Zak Kolar

Why can’t LLMs understand?

November 25, 2024

I have a language made up of the following emojis:

🚓 🚕 🚜
🔺 🔻
🥦 🍋 🍅
🤿 ⛸️ 🏐

Here is a list of "sentences" written in this language. Do you notice any patterns?

🚕🔺🥦
🚜🔻⛸️
🚓🔻🍋
🚜🔺🤿

You may notice:

  • Each sentence is made up of exactly three emojis
  • Each sentence starts with a vehicle
  • Each sentence has a triangle in the middle

Click in the blank spaces below to see if you can create your own coherent sentences. Use the "test" button to check. In this context, coherent means a native speaker of the emoji language would believe they were written by another native speaker.

If you're unsure where to start, try guessing random sequences. Use the feedback to refine your guesses.

Open sentence tester in a new window

If you play with the tester long enough, you'll eventually come up with enough patterns to create a coherent sentence every time.

Now consider this sequence:

🚜🔺⛸️

The tester will tell you this sentence is coherent. But it true?

Missing context

What kind of nonsense question is that? You may have a handle on which emojis are likely to appear in a particular order. But you have no context to understand what they mean.

Maybe each emoji represents a word or concept we're familiar with. Or a pitch in a humpback whale song. Or a frequency in a radio signal originating from somewhere in space.

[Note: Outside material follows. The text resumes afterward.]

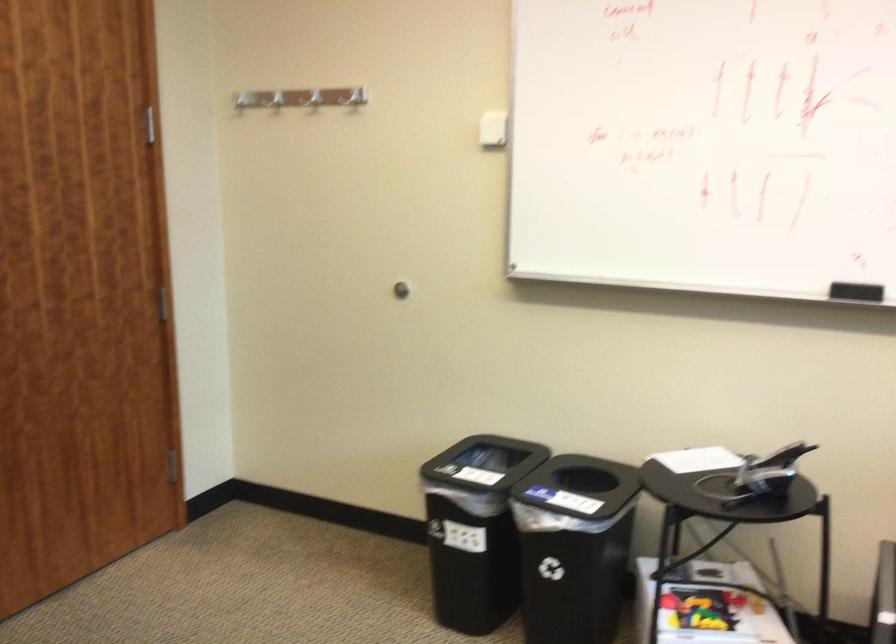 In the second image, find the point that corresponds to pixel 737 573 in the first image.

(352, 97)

To construct a coherent sentence, we don't need to know what the emojis represent. We simply recreate the patterns we've observed. But to discern meaning and truth, we’d need additional context.

What if I gave you a bigger vocabulary with more emojis, thousands of example sentences, and unlimited time to look and test for patterns? You may be able to identify more patterns and produce sentences of greater complexity. But you still wouldn't understand what they mean.

Feedback

🚜🔺⛸️ is not true (at least as I’m writing this). You can add this feedback to your list of rules and patterns, avoiding that particular sentence in the future.

But you still don't know what the pattern means or why it's untrue. And unless I enumerate every possible false statement in the language, you'll have to rely on external feedback to compensate.

Translation

Here are translations from the emoji language into English:

🚓 = The traffic light
🚕 = The banana
🚜 = The weather

🔺 = is
🔻 = is not

🥦 = green
🍋 = yellow
🍅 = red

🤿 = raining
⛸️ = snowing
🏐 = sunny

This means 🚜🔺⛸️ translates to “The weather is snowing”. Even this is not enough context on its own. In Massachusetts in late November, it's false. But in another place or at a different time, the same sentence may be true.

LLMs

Large language models work by finding patterns to construct coherent sentences. They lack the context necessary to “understand” what they’re generating. As humans provide feedback about problematic or untrue statements, they "learn" specific patterns to avoid. But this is not the same as generalizable understanding.

Regardless of advances in hardware and training data, these models will always be prone to constructing false sentences (or “hallucinating”). In the disclaimer “ChatGPT may make mistakes”, there is no implicit “for now”.